The flooring retailer has been under attack since early 2015 by short-sellers who triggered an investigation about whether its laminate flooring products that were made in China expose consumers to levels of formaldehyde that are higher than the guidelines. Whitney Tilson has a sizable short position in Lumber Liquidators, which was his biggest short.

As part of the agreement with the CPSC, Lumber Liquidators agreed not to resume sales of the China-made laminate flooring, which it halted about a year ago. Also the CPSC must approve any future sale, transfer or disposal of the leftover inventory of the flooring in question.

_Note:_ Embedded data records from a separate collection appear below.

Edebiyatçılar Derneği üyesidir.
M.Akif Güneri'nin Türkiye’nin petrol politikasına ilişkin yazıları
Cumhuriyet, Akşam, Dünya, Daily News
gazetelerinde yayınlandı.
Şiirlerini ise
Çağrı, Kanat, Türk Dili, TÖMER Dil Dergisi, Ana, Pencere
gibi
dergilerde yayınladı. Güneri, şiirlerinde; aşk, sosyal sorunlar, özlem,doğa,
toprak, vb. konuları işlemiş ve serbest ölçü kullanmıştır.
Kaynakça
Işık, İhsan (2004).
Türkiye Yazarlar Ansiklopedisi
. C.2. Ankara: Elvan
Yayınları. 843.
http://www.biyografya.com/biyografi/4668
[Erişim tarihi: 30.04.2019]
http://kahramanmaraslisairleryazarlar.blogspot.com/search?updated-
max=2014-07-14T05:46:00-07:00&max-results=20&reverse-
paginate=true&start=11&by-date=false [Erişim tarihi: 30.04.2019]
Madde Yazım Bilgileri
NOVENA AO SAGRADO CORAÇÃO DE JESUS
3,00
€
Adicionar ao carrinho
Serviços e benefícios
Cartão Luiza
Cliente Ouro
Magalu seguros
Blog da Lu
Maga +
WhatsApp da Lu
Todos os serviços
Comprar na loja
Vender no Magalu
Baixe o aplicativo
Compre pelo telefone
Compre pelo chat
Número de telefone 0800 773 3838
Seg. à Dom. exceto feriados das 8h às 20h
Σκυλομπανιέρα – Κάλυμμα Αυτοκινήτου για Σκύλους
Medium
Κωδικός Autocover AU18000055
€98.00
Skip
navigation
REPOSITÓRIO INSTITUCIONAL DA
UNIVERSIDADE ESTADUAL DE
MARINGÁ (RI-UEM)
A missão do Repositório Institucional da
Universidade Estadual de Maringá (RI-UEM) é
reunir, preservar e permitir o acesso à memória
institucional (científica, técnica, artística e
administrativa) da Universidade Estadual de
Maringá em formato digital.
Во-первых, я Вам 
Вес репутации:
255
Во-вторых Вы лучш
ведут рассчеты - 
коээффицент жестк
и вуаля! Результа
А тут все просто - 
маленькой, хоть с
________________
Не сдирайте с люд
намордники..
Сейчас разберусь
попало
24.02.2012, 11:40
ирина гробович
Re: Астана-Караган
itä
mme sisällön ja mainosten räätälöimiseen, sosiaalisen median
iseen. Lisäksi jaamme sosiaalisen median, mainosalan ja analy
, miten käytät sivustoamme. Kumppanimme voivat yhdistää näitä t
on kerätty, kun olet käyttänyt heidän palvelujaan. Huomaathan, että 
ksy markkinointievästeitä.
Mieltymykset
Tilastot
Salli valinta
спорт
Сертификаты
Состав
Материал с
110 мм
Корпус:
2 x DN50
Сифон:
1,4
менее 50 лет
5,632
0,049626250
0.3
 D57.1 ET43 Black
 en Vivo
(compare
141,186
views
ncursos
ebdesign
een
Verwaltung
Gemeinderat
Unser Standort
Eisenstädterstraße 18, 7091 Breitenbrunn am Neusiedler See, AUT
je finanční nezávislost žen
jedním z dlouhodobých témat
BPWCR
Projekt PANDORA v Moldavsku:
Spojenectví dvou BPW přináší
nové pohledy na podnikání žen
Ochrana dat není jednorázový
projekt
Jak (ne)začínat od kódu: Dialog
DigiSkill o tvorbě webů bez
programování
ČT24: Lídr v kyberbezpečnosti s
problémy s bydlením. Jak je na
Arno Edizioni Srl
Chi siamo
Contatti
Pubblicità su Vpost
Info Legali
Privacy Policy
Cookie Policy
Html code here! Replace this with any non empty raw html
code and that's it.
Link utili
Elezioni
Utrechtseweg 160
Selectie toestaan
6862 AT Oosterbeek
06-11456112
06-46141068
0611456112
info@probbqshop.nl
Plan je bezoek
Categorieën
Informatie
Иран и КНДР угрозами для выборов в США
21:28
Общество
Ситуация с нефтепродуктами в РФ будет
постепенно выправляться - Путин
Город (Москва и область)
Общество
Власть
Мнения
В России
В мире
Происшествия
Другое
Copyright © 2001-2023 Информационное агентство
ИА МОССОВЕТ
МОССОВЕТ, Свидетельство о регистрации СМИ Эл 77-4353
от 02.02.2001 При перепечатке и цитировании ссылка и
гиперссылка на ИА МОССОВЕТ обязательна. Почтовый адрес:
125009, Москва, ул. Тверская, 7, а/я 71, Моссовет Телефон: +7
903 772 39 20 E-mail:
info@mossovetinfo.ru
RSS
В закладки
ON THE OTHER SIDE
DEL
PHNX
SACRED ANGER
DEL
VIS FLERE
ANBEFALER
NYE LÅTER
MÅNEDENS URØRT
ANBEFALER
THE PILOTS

Still litigation risk for Lumber Liquidators

Wedbush analyst Seth Basham warned that although the agreement is a big positive for Lumber Liquidators, there is still risk that the retail chain will face litigation related to the issue. He pointed out that the most important aspect of the agreement is that the retailer won’t have to incur the massive financial liabilities associated with a huge recall, but he isn’t surprised by this because the decision was based on the results of tests conducted by the Centers for Disease Control earlier this year, which had already been announced.

What Basham is most concerned about is the Multi District Litigation class action products liability lawsuit, which is keeping him at Neutral on the company, although he also noted that there are still several legal issues open. He is particularly concerned about the MDL lawsuit because it doesn’t hinge on all the same issues as the Prop 65 case in California, which Lumber Liquidators received a positive final ruling in.

One of the biggest reasons he’s concerned about the MDL case is because part of it deals with the retailer’s labeling of products as “CARB Phase 2 Compliant” when they might not actually have been. He sees this as possibly being grounds for a claim, and if one is awarded, he said it could be quite sizable, depending on “how it is constructed and how the case is settled.” More than 600,000 consumers purchased the company’s China-made laminate flooring for a total of more than $600 million, and Lumber Liquidators Holdings Inc (NYSE:LL) had only $79 million in liquidity as of May 11.